## Available data
=====

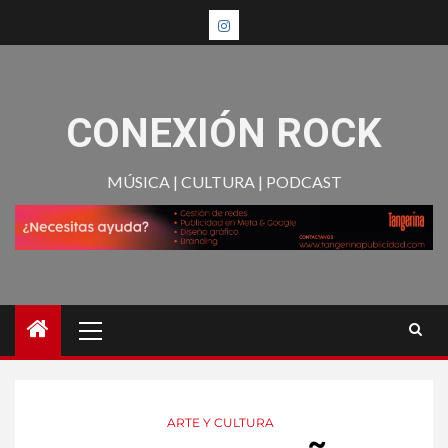
CONEXIÓN ROCK
MÚSICA | CULTURA | PODCAST
ARTE Y CULTURA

=====

## What to produce
Set the listing down exactly, without its pictures.

## Answer to this exercise
CONEXIÓN ROCK
MÚSICA | CULTURA | PODCAST
ARTE Y CULTURA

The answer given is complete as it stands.